Wednesday, June 17, 2009

Put your head down on the desk.

From a scrubbed post at the dish:

Shorter:
"Look what I started!—

From this day to the ending of the world, But we in it shall be remembered- We few, we happy few, we band of brothers bloggers"


The man desperately needs a nap.

It isn’t about the excellent and relentless job Sullivan has done to make this ongoing story known. To me, it isn’t even about superficial showings of global solidarity. To me, it is about Andrew’s total immersion in the story beginning to blur his reality between Cape Cod and Tehran. As much as he keeps re-iterating that this isn’t about us, he sure is using the pronoun “WE” an awful lot.

As a writer, an aggregator, and an opinion-shaper, he seems to be conflating his ground-breaking coverage of the event with the actual events, which are ground-breaking.
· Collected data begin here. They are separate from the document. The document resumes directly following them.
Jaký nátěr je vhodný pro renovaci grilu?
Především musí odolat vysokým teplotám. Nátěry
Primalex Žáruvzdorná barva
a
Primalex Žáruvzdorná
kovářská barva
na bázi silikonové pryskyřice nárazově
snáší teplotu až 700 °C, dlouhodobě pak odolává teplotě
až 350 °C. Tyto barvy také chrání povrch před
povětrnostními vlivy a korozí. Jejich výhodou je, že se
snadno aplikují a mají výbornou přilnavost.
And as he delves into reciting poetry and bending his ‘Know Hope’ branding to play as captions underneath truly moving photography, the feedback loop of the energy of the movement igniting Sully’s raw enthusiasm grows and edges toward Delusions of Grandeur territory.
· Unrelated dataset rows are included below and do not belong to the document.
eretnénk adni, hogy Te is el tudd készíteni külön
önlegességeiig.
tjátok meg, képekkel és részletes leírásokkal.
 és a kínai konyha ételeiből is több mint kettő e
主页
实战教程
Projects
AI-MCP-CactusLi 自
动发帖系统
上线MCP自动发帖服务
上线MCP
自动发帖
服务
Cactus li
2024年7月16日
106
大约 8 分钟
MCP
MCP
And I’m saying this, not as one of his detractors. I’m a huge fan of his blog and his writing. The guy needs a few hours on the hot seat of a dunk tank, for his own good. He's relentless and works his ass off, but that doesn't mean he's incapable of being wrong, or too caught up in the story.

Case in Point, he quotes NIAC from today:

Until it’s clear what the fate of the new elections are, we will chant “Allah Akbar” three times every night – once at 10:00, 11:00, and midnight.
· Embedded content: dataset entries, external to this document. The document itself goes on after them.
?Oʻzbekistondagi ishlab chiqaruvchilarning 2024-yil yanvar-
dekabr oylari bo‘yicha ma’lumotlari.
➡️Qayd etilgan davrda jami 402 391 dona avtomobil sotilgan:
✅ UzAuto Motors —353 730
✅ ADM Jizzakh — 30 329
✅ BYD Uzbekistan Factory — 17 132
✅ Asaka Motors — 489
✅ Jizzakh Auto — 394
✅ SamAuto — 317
I wonder if Hitchens will have to qualify his assertion that religion poisons everything


I want the Green Revolution to be successful. However, even given the occurrence of one of the best-case scenarios, for instance perhaps one of the dissenting Ayatollah's stepping into power as a new Supreme Leader with the blessing of the people and the military, Iran will still be known as the Islamic Republic of Iran. A Theocracy is still a theocracy, whether or not they have Web 2.0, CNN, and the new Terminator movie. Is it possible for any secular advocates to promote a separation of Mosque and State in Iran? If not now, will it, could it be possible after a successful Green Revolution? Is it likely that a reformist Ayatollah appointed to Supreme Leader would rescind the fatwa ordering the murder of writer Salman Rushdie for apostasy?

I think Islam in this instance is more of a communal tool that can be used by the protesters to show solidarity and retain the populist sentiment of the 1979 Revolution as a reflection of the actual will of the people. However, I don't think Hitch's claim needs any footnotes or an asterisk. The issues are separate. A reformed Iran might be more free than in its current state, but true freedom is bolstered by and is recognizable as open and secularized democracy. Authoritarianism, whether that takes the form of a "benevolent" dictator, monarchy, or priestly hierarchy will never cede power or influence on an even battlefield of ideas, and will continually resist Enlightenment values of free speech, free press, and free religion. However good the change in Iran may be, Mousawi is not Jefferson, Madison, Adams, or Washington.